The units for molar enthalpy of solution are kJmol^-1.

It is enough to look at these units to see that molar enthalpy is independant of of number of moles/mass.

Unless I'm missing something 

you're missing something. I think it's just me, i forgot to state the question properly, it asks if some salt was spilled, would your calculated enthalpy of salt be low or high and we used 10 g.

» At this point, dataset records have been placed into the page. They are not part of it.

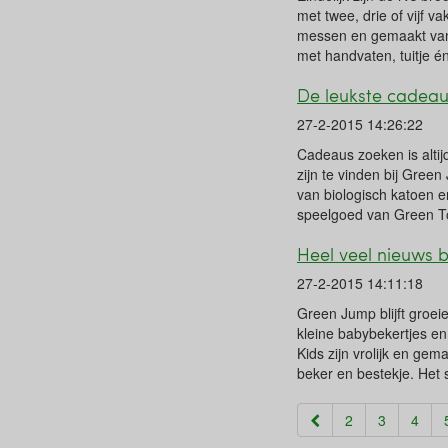
met twee, drie of vijf 
messen en gemaakt van g
met handvaten, tuitje én
De leukste cadeau-
27-2-2015 14:26:22
Cadeaus zoeken is altij
zijn te vinden bij Gre
van biologisch katoen e
speelgoed van Green To
Heel veel nieuws 
27-2-2015 14:11:18
Green Jump blijft groeie
kleine babybekertjes e
Kids zijn vrolijk en ge
beker en bestekje. Het 
2
3
4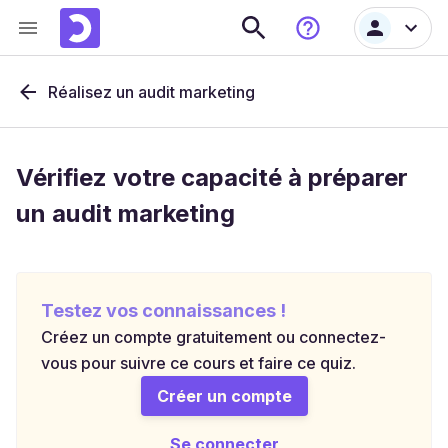
Réalisez un audit marketing
Vérifiez votre capacité à préparer
un audit marketing
Testez vos connaissances !
Créez un compte gratuitement ou connectez-
vous pour suivre ce cours et faire ce quiz.
Créer un compte
Se connecter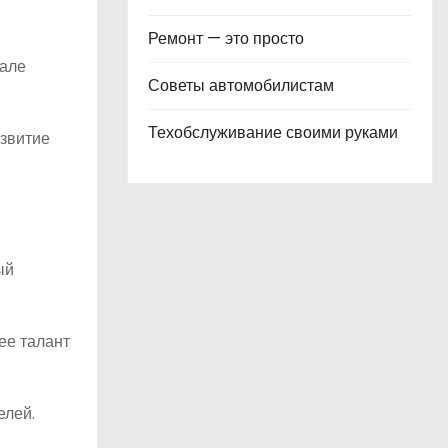
Ремонт — это просто
иале
Советы автомобилистам
Техобслуживание своими руками
азвитие
ый
ее талант
елей.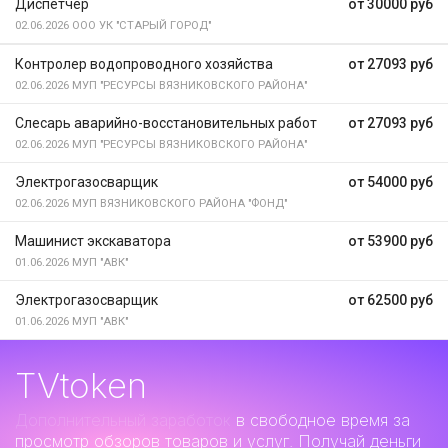
Диспетчер
от 30000 руб
02.06.2026
ООО УК "СТАРЫЙ ГОРОД"
Контролер водопроводного хозяйства
от 27093 руб
02.06.2026
МУП "РЕСУРСЫ ВЯЗНИКОВСКОГО РАЙОНА"
Слесарь аварийно-восстановительных работ
от 27093 руб
02.06.2026
МУП "РЕСУРСЫ ВЯЗНИКОВСКОГО РАЙОНА"
Электрогазосварщик
от 54000 руб
02.06.2026
МУП ВЯЗНИКОВСКОГО РАЙОНА "ФОНД"
Машинист экскаватора
от 53900 руб
01.06.2026
МУП "АВК"
Электрогазосварщик
от 62500 руб
01.06.2026
МУП "АВК"
TVtoken
Дополнительный заработок
в свободное время за
просмотр обзоров товаров и услуг. Получай деньги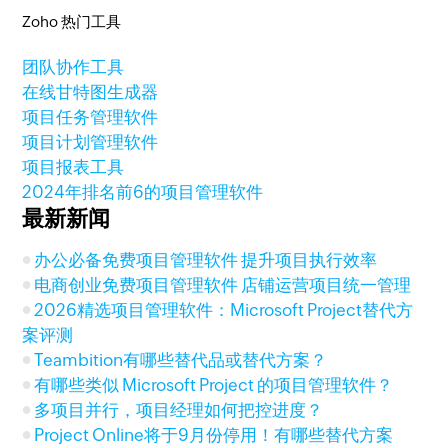
Zoho 热门工具
团队协作工具
在线甘特图生成器
项目任务管理软件
项目计划管理软件
项目报表工具
2024年排名前6的项目管理软件
最新新闻
办公必备免费项目管理软件 提升项目执行效率
电商创业免费项目管理软件 店铺运营项目统一管理
2026精选项目管理软件：Microsoft Project替代方
案评测
Teambition有哪些替代品或替代方案？
有哪些类似 Microsoft Project 的项目管理软件？
多项目并行，项目经理如何把控进度？
Project Online将于9月份停用！有哪些替代方案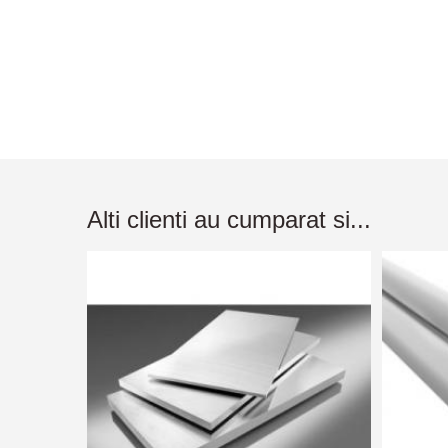
Alti clienti au cumparat si...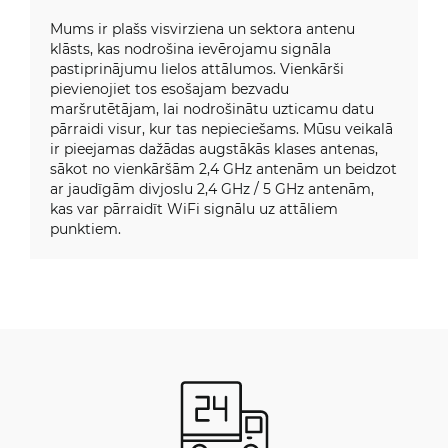
Mums ir plašs visvirziena un sektora antenu
klāsts, kas nodrošina ievērojamu signāla
pastiprinājumu lielos attālumos. Vienkārši
pievienojiet tos esošajam bezvadu
maršrutētājam, lai nodrošinātu uzticamu datu
pārraidi visur, kur tas nepieciešams. Mūsu veikalā
ir pieejamas dažādas augstākās klases antenas,
sākot no vienkāršām 2,4 GHz antenām un beidzot
ar jaudīgām divjoslu 2,4 GHz / 5 GHz antenām,
kas var pārraidīt WiFi signālu uz attāliem
punktiem.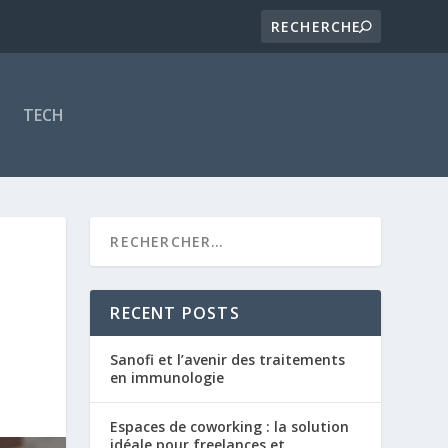
TECH
RECENT POSTS
Sanofi et l’avenir des traitements
en immunologie
Espaces de coworking : la solution
idéale pour freelances et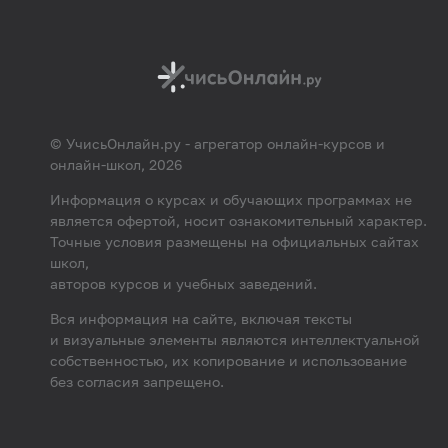
© УчисьОнлайн.ру - агрегатор онлайн-курсов и
онлайн-школ, 2026
Информация о курсах и обучающих программах не
является офертой, носит ознакомительный характер.
Точные условия размещены на официальных сайтах
школ,
авторов курсов и учебных заведений.
Вся информация на сайте, включая тексты
и визуальные элементы являются интеллектуальной
собственностью, их копирование и использование
без согласия запрещено.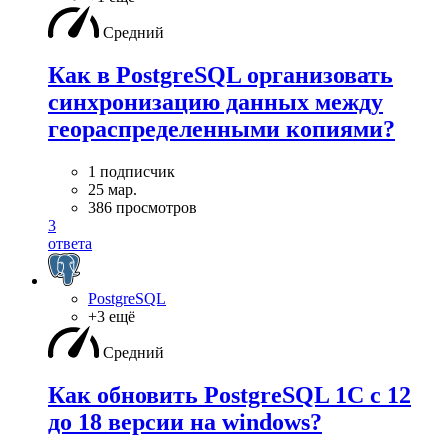
Средний
Как в PostgreSQL организовать
синхронизацию данных между
геораспределенными копиями?
1 подписчик
25 мар.
386 просмотров
3
ответа
PostgreSQL
+3 ещё
Средний
Как обновить PostgreSQL 1С с 12
до 18 версии на windows?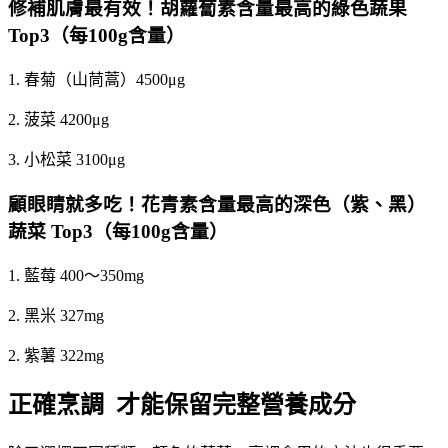
修補肌膚最有效！胡蘿蔔素含量最高的綠色蔬果
Top3（每100g含量）
1. 春菊（山茼蒿）4500μg
2. 菠菜 4200μg
3. 小松菜 3100μg
顧眼睛就多吃！花青素含量最高的深色（紫、黑）
蔬菜 Top3（每100g含量）
1. 藍莓 400～350mg
2. 黑米 327mg
2. 紫薯 322mg
正確烹調 才能保留完整營養成分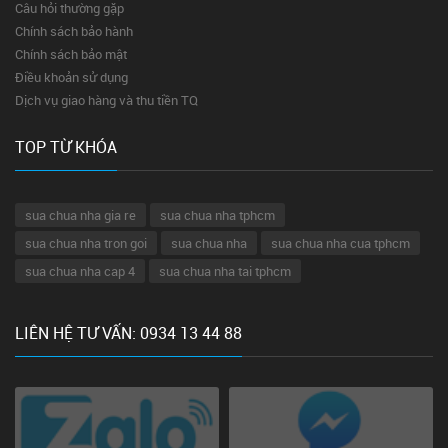
Câu hỏi thường gặp
Chính sách bảo hành
Chính sách bảo mật
Điều khoản sử dụng
Dịch vụ giao hàng và thu tiền TQ
TOP TỪ KHÓA
sua chua nha gia re
sua chua nha tphcm
sua chua nha tron goi
sua chua nha
sua chua nha cua tphcm
sua chua nha cap 4
sua chua nha tai tphcm
LIÊN HỆ TƯ VẤN: 0934 13 44 88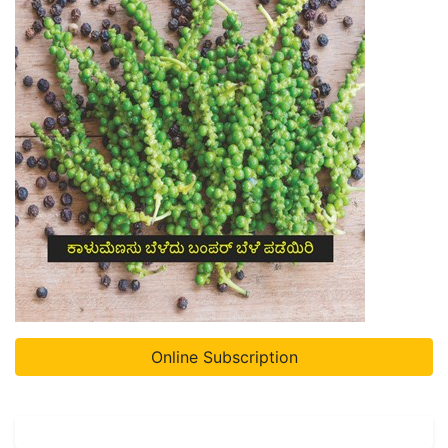
Online Subscription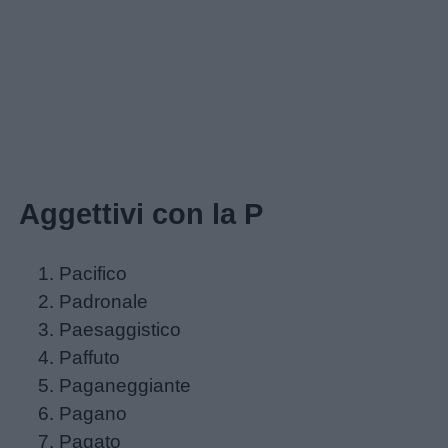
Home
Aggettivi con la P
Pacifico
Padronale
Paesaggistico
Paffuto
Paganeggiante
Pagano
Pagato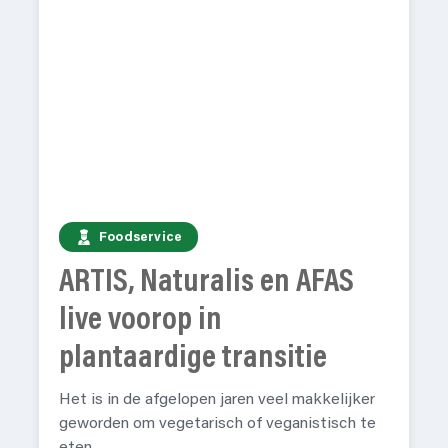
Foodservice
ARTIS, Naturalis en AFAS
live voorop in
plantaardige transitie
Het is in de afgelopen jaren veel makkelijker
geworden om vegetarisch of veganistisch te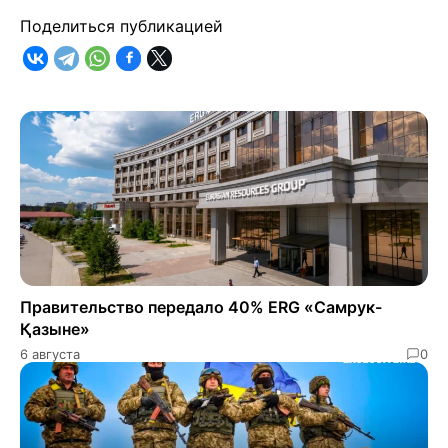
Поделиться публикацией
Правительство передало 40% ERG «Самрук-
Қазыне»
6 августа
0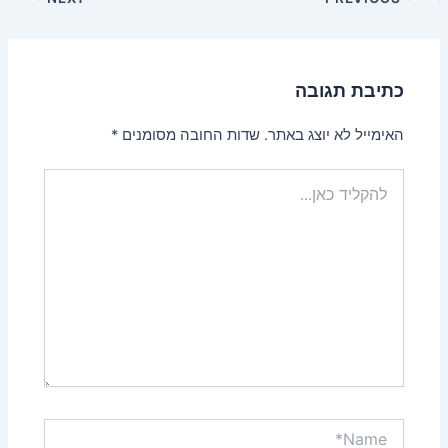
navigation
כתיבת תגובה
האימייל לא יוצג באתר.
שדות החובה מסומנים
*
להקליד
כאן...
Name*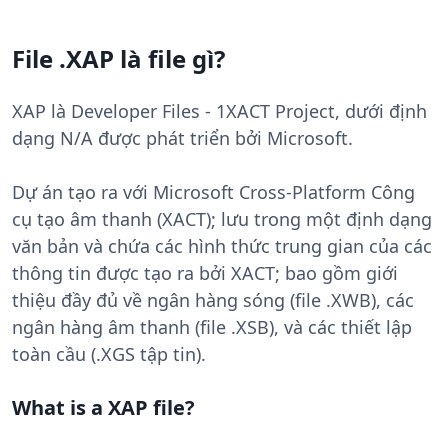
File .XAP là file gì?
XAP là Developer Files - 1XACT Project, dưới định
dạng N/A được phát triển bởi Microsoft.
Dự án tạo ra với Microsoft Cross-Platform Công
cụ tạo âm thanh (XACT); lưu trong một định dạng
văn bản và chứa các hình thức trung gian của các
thông tin được tạo ra bởi XACT; bao gồm giới
thiệu đầy đủ về ngân hàng sóng (file .XWB), các
ngân hàng âm thanh (file .XSB), và các thiết lập
toàn cầu (.XGS tập tin).
What is a XAP file?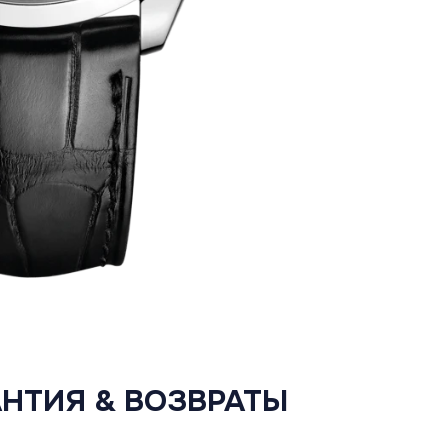
АНТИЯ & ВОЗВРАТЫ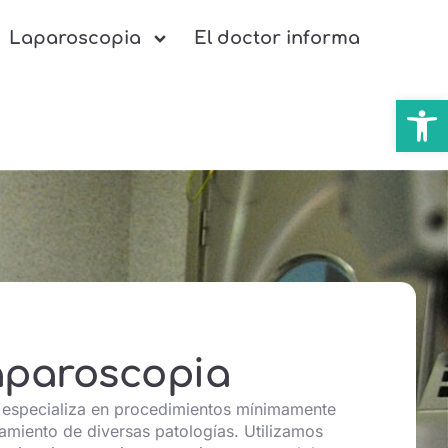
Laparoscopia
El doctor informa
Abrir
aparoscopia
 especializa en procedimientos mínimamente
tamiento de diversas patologías. Utilizamos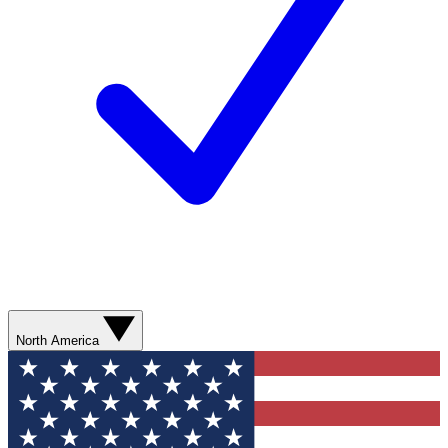
North America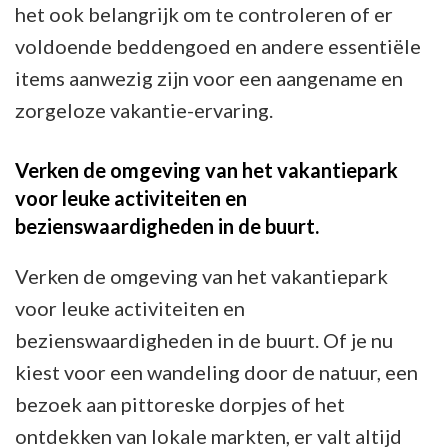
het ook belangrijk om te controleren of er
voldoende beddengoed en andere essentiële
items aanwezig zijn voor een aangename en
zorgeloze vakantie-ervaring.
Verken de omgeving van het vakantiepark
voor leuke activiteiten en
bezienswaardigheden in de buurt.
Verken de omgeving van het vakantiepark
voor leuke activiteiten en
bezienswaardigheden in de buurt. Of je nu
kiest voor een wandeling door de natuur, een
bezoek aan pittoreske dorpjes of het
ontdekken van lokale markten, er valt altijd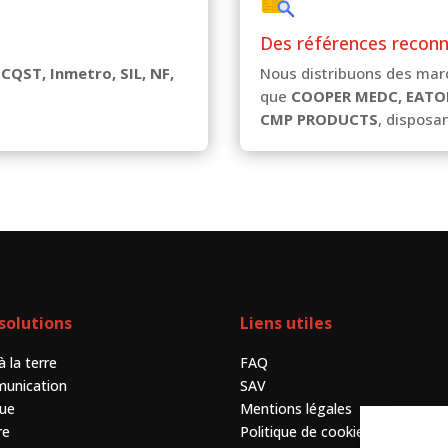
Des références recon
 CQST, Inmetro, SIL, NF,
Nous distribuons des mar
que
COOPER MEDC, EATO
CMP PRODUCTS
, disposan
solutions
Liens utiles
à la terre
FAQ
unication
SAV
que
Mentions légales
re
Politique de cookies (UE)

So assuming we didn't drop any salt,
we get let's say 10/10=1kj/g
but if we did spill some salt, it's 10/5 = 2kj/g so if we dropped it's higher, so our calculated enthalpy be low

I know you're saying since it's /g it doesn't depend on quantity, but i think what the question is trying to ask is if we did drop it( we wouldnt know), so we would still divide it by 10, so when we do that our enthalpy comes out to be lower, i hope it clears up but i think my question wasn't clear earllier but this is so confusing tho, i can do all the problems right in the textbook, it's just this question lol

[Padfoot]

Oh, ok, I was wondering what on earth was going on in this thread.  So the spillage was not realised.  But this seems to at odds with a few statements made earlier in this thread:

But if we rearrange nhx=mct for hx, we get hx=mct/n,  so if n is smaller, we get bigger hx, so from equation h=nhx, if hx is bigger we get bigger h?

The part you are leaving out is that, while n is small, which would make h_x large, you also have to make m and t smaller along with n.

n(hx)=mCt
If a spillage occurs (and we don't know about it), in our calculations only delta t will change (it will decrease) and hence the apparent value of (hx) goes down.